= Task objective =
In the entries below, find the line with "Board Reports and Meeting Dates" and print exactly every line from there up to and including the line with "Work for us", with no other lines.
(Material for the task)
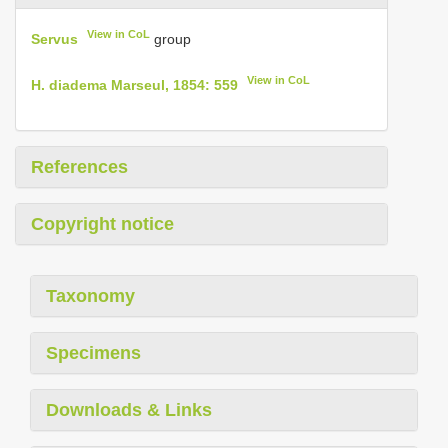
View in CoL
Servus
group
View in CoL
H. diadema Marseul, 1854: 559
References
Copyright notice
Taxonomy
Specimens
Downloads & Links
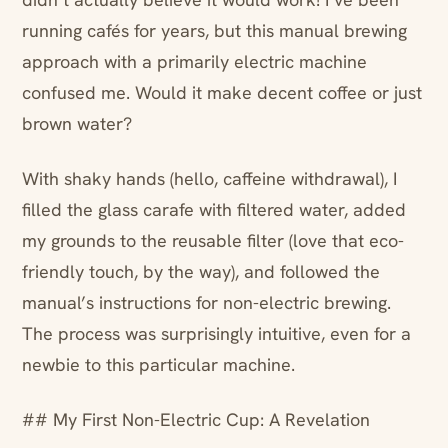
running cafés for years, but this manual brewing
approach with a primarily electric machine
confused me. Would it make decent coffee or just
brown water?
With shaky hands (hello, caffeine withdrawal), I
filled the glass carafe with filtered water, added
my grounds to the reusable filter (love that eco-
friendly touch, by the way), and followed the
manual’s instructions for non-electric brewing.
The process was surprisingly intuitive, even for a
newbie to this particular machine.
## My First Non-Electric Cup: A Revelation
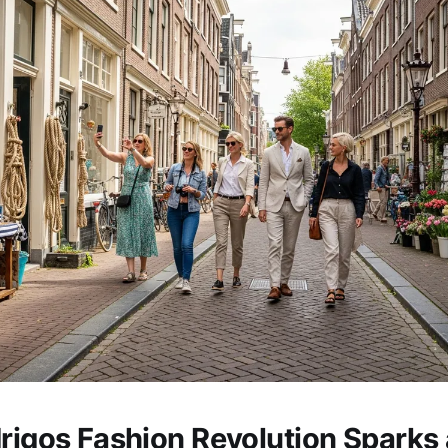
drigos Fashion Revolution Sparks 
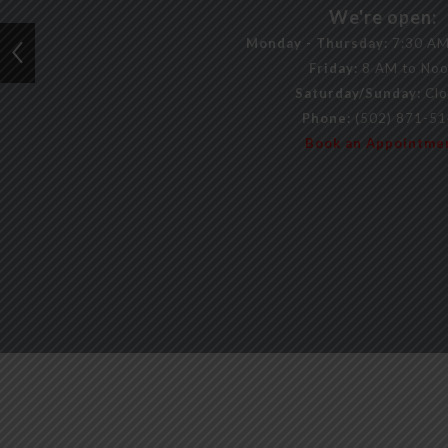
We're open:
Monday - Thursday:
7:30 AM
Friday:
8 AM to No
Saturday/Sunday:
Clo
Phone:
(502) 871-5
Book an Appointme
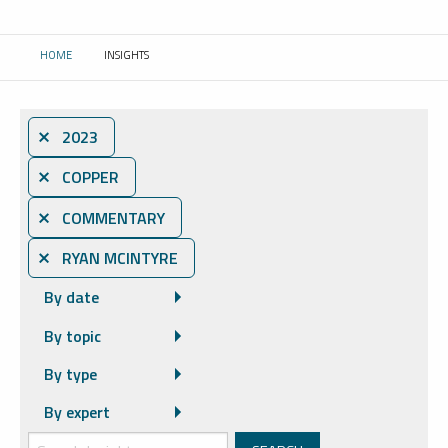
HOME
INSIGHTS
CURRENT:
⨯ 2023
⨯ COPPER
⨯ COMMENTARY
⨯ RYAN MCINTYRE
By date
By topic
By type
By expert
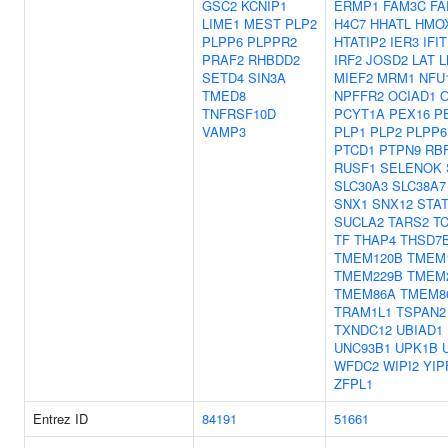
GSC2
KCNIP1
ERMP1
FAM3C
FA
LIME1
MEST
PLP2
H4C7
HHATL
HMO
PLPP6
PLPPR2
HTATIP2
IER3
IFI
PRAF2
RHBDD2
IRF2
JOSD2
LAT
L
SETD4
SIN3A
MIEF2
MRM1
NFU
TMED8
NPFFR2
OCIAD1
TNFRSF10D
PCYT1A
PEX16
P
VAMP3
PLP1
PLP2
PLPP6
PTCD1
PTPN9
RB
RUSF1
SELENOK
SLC30A3
SLC38A7
SNX1
SNX12
STA
SUCLA2
TARS2
T
TF
THAP4
THSD7
TMEM120B
TMEM
TMEM229B
TMEM
TMEM86A
TMEM8
TRAM1L1
TSPAN2
TXNDC12
UBIAD1
UNC93B1
UPK1B
WFDC2
WIPI2
YIP
ZFPL1
Entrez ID
84191
51661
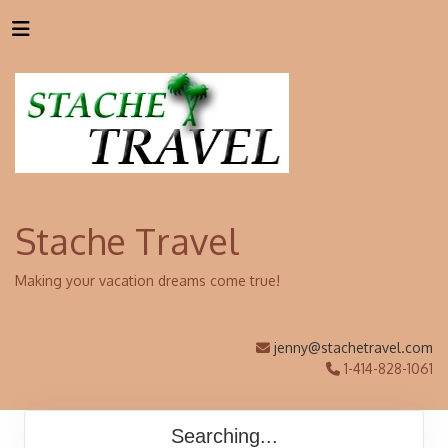
Stache Travel
Making your vacation dreams come true!
jenny@stachetravel.com
1-414-828-1061
Searching...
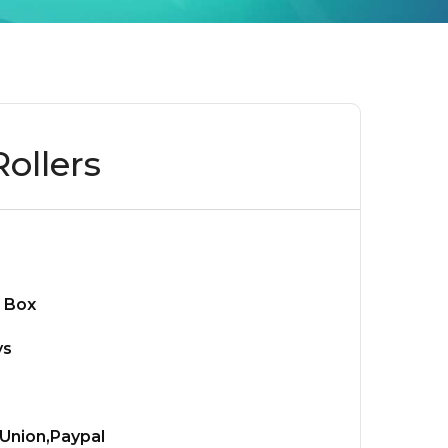
ollers
 Box
ys
Union,Paypal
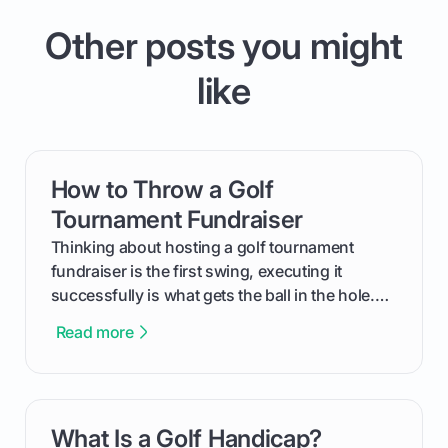
Other posts you might
like
How to Throw a Golf
card link
Tournament Fundraiser
Thinking about hosting a golf tournament
fundraiser is the first swing, executing it
successfully is what gets the ball in the hole.
This guide will walk you through the entire
Read more
process, step-by-step, from laying the initial
groundwork months in advance to watching
your happy golfers tee off. We’ll cover
everything from securing sponsors and setting
What Is a Golf Handicap?
card link
your budget to planning the on-course fun that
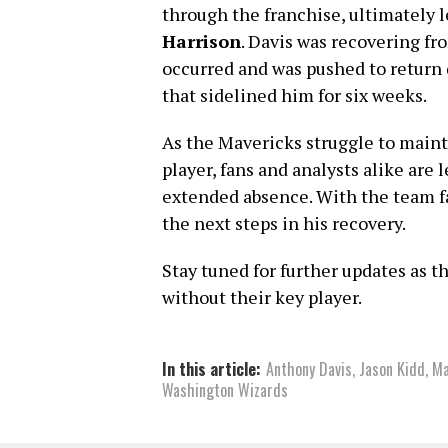
through the franchise, ultimately 
Harrison
. Davis was recovering f
occurred and was pushed to return q
that sidelined him for six weeks.
As the Mavericks struggle to main
player, fans and analysts alike are 
extended absence. With the team fa
the next steps in his recovery.
Stay tuned for further updates as 
without their key player.
In this article:
Anthony Davis
,
Jason Kidd
,
Ma
Washington Wizards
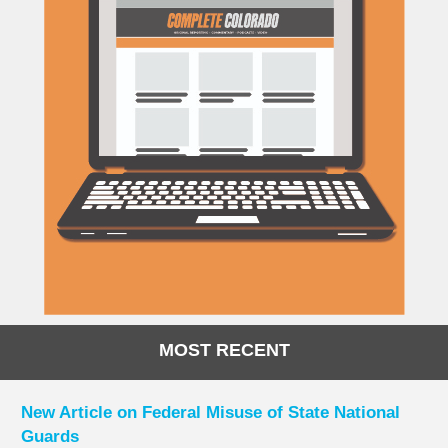
MOST RECENT
New Article on Federal Misuse of State National
Guards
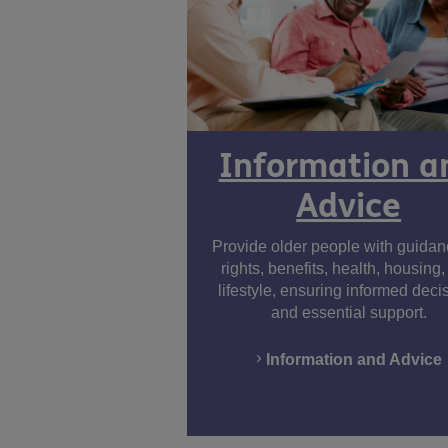
Information a
Advice
Provide older people with guida
rights, benefits, health, housing
lifestyle, ensuring informed deci
and essential support.
Information and Advice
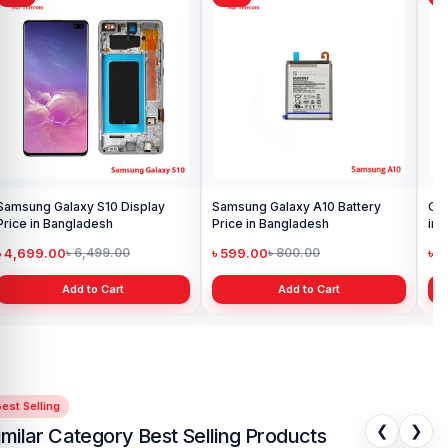
Samsung Galaxy S10 Display
Samsung Galaxy A10 Battery
Ori
Price in Bangladesh
Price in Bangladesh
in 
৳ 4,699.00
৳ 599.00
৳ 1
৳ 6,499.00
৳ 800.00
Add to Cart
Add to Cart
est Selling
❮
❯
imilar Category Best Selling Products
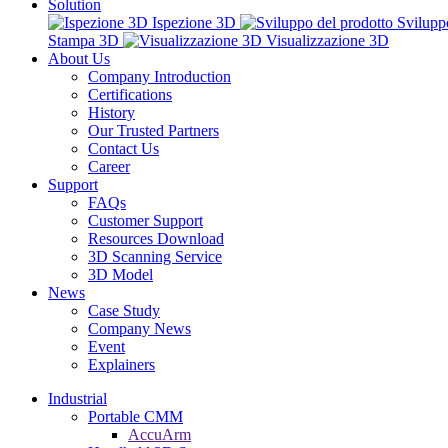
Solution
Ispezione 3D
Svilupp
Stampa 3D
Visualizzazione 3D
About Us
Company Introduction
Certifications
History
Our Trusted Partners
Contact Us
Career
Support
FAQs
Customer Support
Resources Download
3D Scanning Service
3D Model
News
Case Study
Company News
Event
Explainers
Industrial
Portable CMM
AccuArm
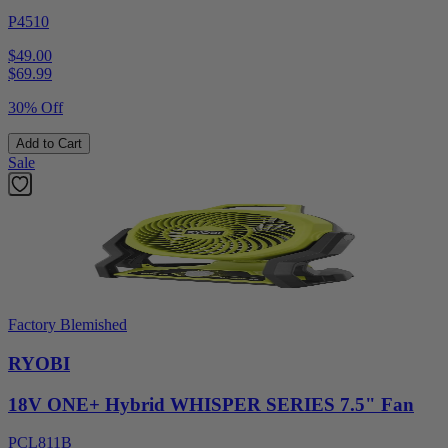
P4510
$49.00
$
69.99
30% Off
Add to Cart
Sale
Factory Blemished
RYOBI
18V ONE+ Hybrid WHISPER SERIES 7.5" Fan
PCL811B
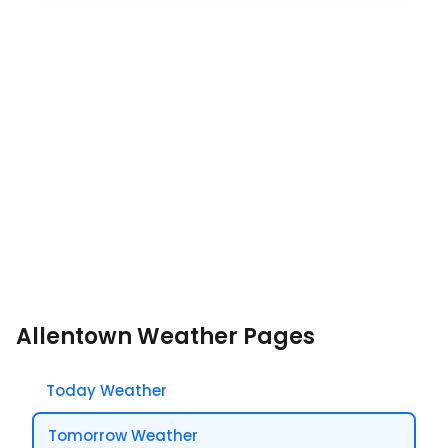
Allentown Weather Pages
Today Weather
Tomorrow Weather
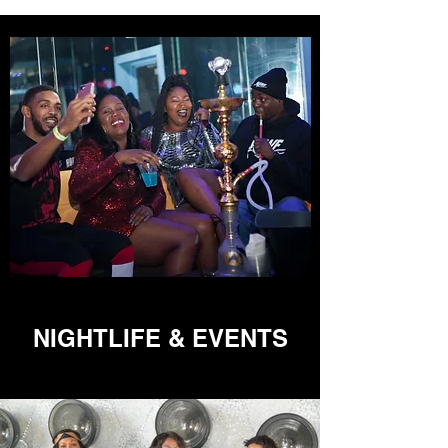
NIGHTLIFE & EVENTS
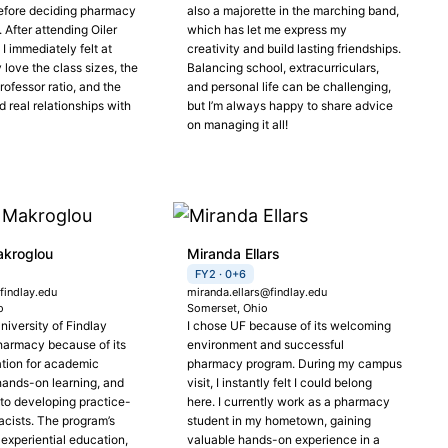
efore deciding pharmacy
also a majorette in the marching band,
After attending Oiler
which has let me express my
I immediately felt at
creativity and build lasting friendships.
y love the class sizes, the
Balancing school, extracurriculars,
ofessor ratio, and the
and personal life can be challenging,
ld real relationships with
but I’m always happy to share advice
on managing it all!
akroglou
Miranda Ellars
FY2 · 0+6
indlay.edu
miranda.ellars@findlay.edu
o
Somerset, Ohio
niversity of Findlay
I chose UF because of its welcoming
harmacy because of its
environment and successful
ation for academic
pharmacy program. During my campus
hands-on learning, and
visit, I instantly felt I could belong
o developing practice-
here. I currently work as a pharmacy
cists. The program’s
student in my hometown, gaining
experiential education,
valuable hands-on experience in a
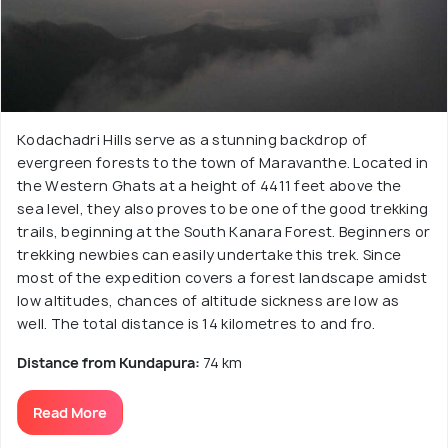
Kodachadri Hills serve as a stunning backdrop of
evergreen forests to the town of Maravanthe. Located in
the Western Ghats at a height of 4411 feet above the
sea level, they also proves to be one of the good trekking
trails, beginning at the South Kanara Forest. Beginners or
trekking newbies can easily undertake this trek. Since
most of the expedition covers a forest landscape amidst
low altitudes, chances of altitude sickness are low as
well. The total distance is 14 kilometres to and fro.
Distance from Kundapura:
74 km
Read More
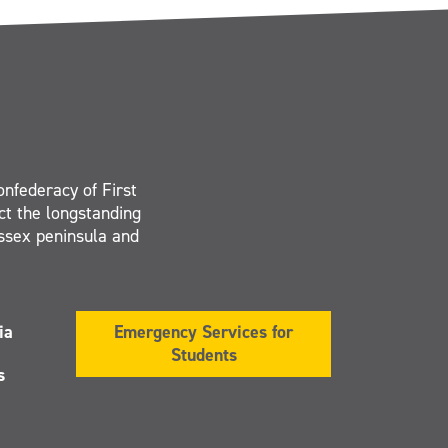
onfederacy of First
ct the longstanding
Essex peninsula and
ia
Emergency Services for
Students
s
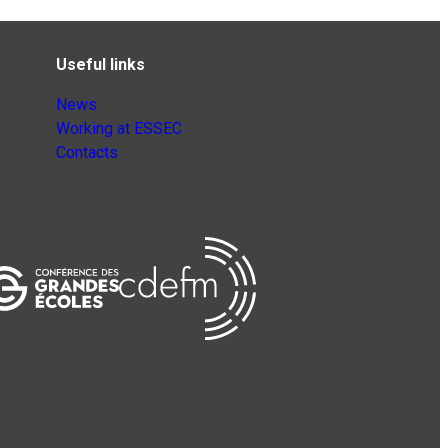
Useful links
News
Working at ESSEC
Contacts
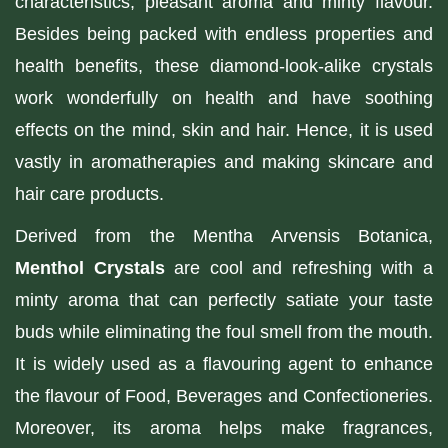
characteristics, pleasant aroma and minty flavour.
Besides being packed with endless properties and
health benefits, these diamond-look-alike crystals
work wonderfully on health and have soothing
effects on the mind, skin and hair. Hence, it is used
vastly in aromatherapies and making skincare and
hair care products.
Derived from the Mentha Arvensis Botanica,
Menthol Crystals
are cool and refreshing with a
minty aroma that can perfectly satiate your taste
buds while eliminating the foul smell from the mouth.
It is widely used as a flavouring agent to enhance
the flavour of Food, Beverages and Confectioneries.
Moreover, its aroma helps make fragrances,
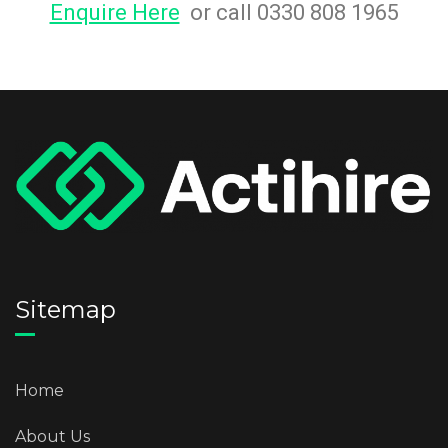
Enquire Here
or call 0330 808 1965
Sitemap
Home
About Us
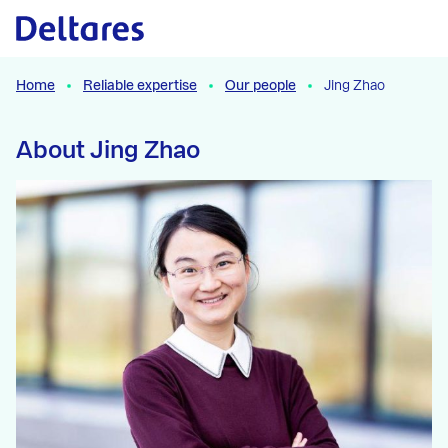
Naar hoofdcontent
Home
Reliable expertise
Our people
Jing Zhao
About Jing Zhao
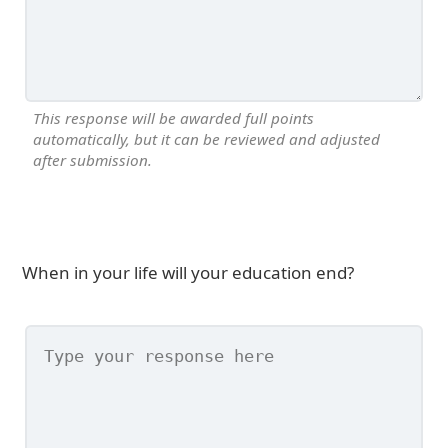
This response will be awarded full points
automatically, but it can be reviewed and adjusted
after submission.
When in your life will your education end?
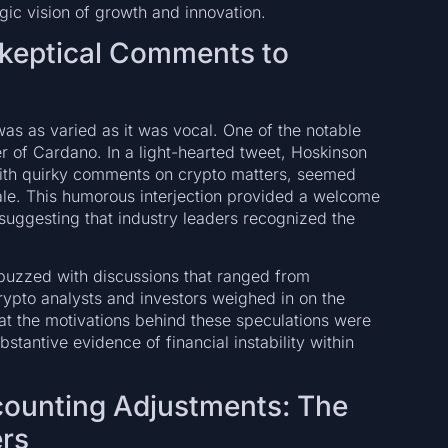
tegic vision of growth and innovation.
Skeptical Comments to
s as varied as it was vocal. One of the notable
 of Cardano. In a light-hearted tweet, Hoskinson
with quirky comments on crypto matters, seemed
ale. This humorous interjection provided a welcome
 suggesting that industry leaders recognized the
 buzzed with discussions that ranged from
rypto analysts and investors weighed in on the
hat the motivations behind these speculations were
stantive evidence of financial instability within
ccounting Adjustments: The
ers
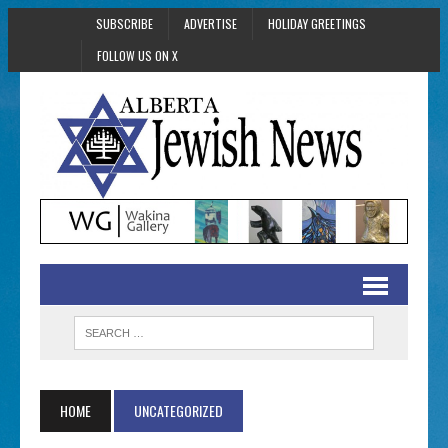
SUBSCRIBE
ADVERTISE
HOLIDAY GREETINGS
FOLLOW US ON X
HOME
UNCATEGORIZED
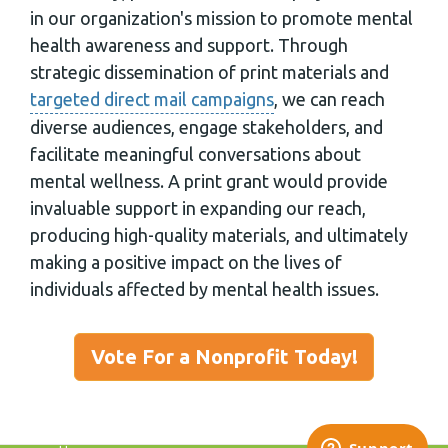
in our organization's mission to promote mental
health awareness and support. Through
strategic dissemination of print materials and
targeted direct mail campaigns
, we can reach
diverse audiences, engage stakeholders, and
facilitate meaningful conversations about
mental wellness. A print grant would provide
invaluable support in expanding our reach,
producing high-quality materials, and ultimately
making a positive impact on the lives of
individuals affected by mental health issues.
Vote For a Nonprofit Today!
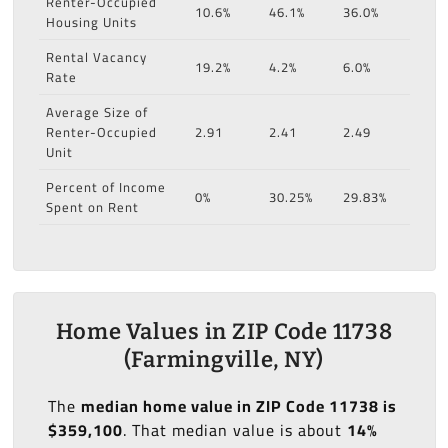
Renter-Occupied
10.6%
46.1%
36.0%
Housing Units
Rental Vacancy
19.2%
4.2%
6.0%
Rate
Average Size of
Renter-Occupied
2.91
2.41
2.49
Unit
Percent of Income
0%
30.25%
29.83%
Spent on Rent
Home Values in ZIP Code 11738
(Farmingville, NY)
The
median home value in ZIP Code 11738 is
$359,100
. That median value is about
14%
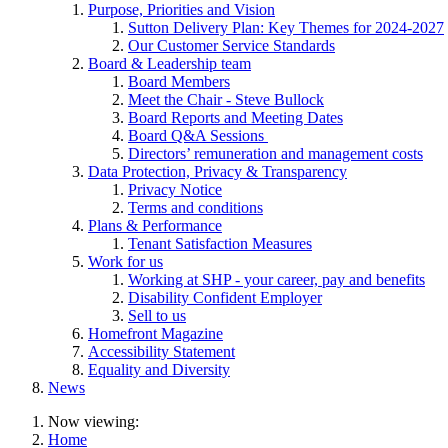
Purpose, Priorities and Vision
Sutton Delivery Plan: Key Themes for 2024-2027
Our Customer Service Standards
Board & Leadership team
Board Members
Meet the Chair - Steve Bullock
Board Reports and Meeting Dates
Board Q&A Sessions
Directors’ remuneration and management costs
Data Protection, Privacy & Transparency
Privacy Notice
Terms and conditions
Plans & Performance
Tenant Satisfaction Measures
Work for us
Working at SHP - your career, pay and benefits
Disability Confident Employer
Sell to us
Homefront Magazine
Accessibility Statement
Equality and Diversity
News
Now viewing:
Home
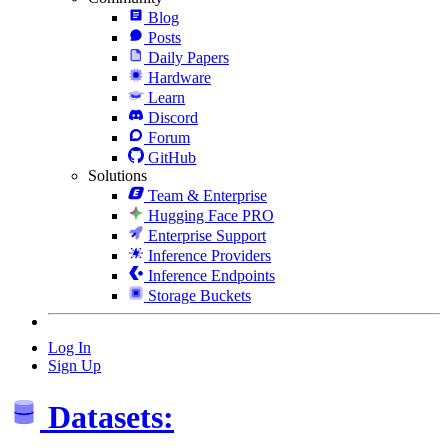
Blog
Posts
Daily Papers
Hardware
Learn
Discord
Forum
GitHub
Solutions
Team & Enterprise
Hugging Face PRO
Enterprise Support
Inference Providers
Inference Endpoints
Storage Buckets
Log In
Sign Up
Datasets:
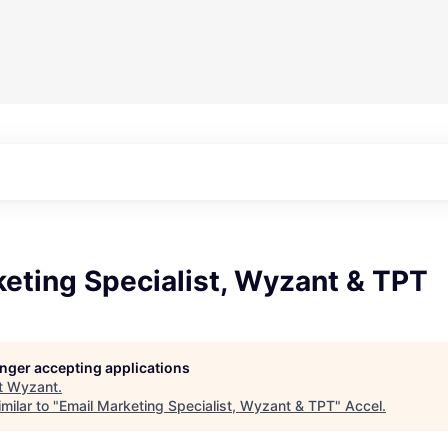
eting Specialist, Wyzant & TPT
longer accepting applications
t
Wyzant
.
milar to "
Email Marketing Specialist, Wyzant & TPT
"
Accel
.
(End Material for the task)
= Solution =
Board Reports and Meeting Dates
Board Q&A Sessions
Directors’ remuneration and management costs
Data Protection, Privacy & Transparency
Privacy Notice
Terms and conditions
Plans & Performance
Tenant Satisfaction Measures
Work for us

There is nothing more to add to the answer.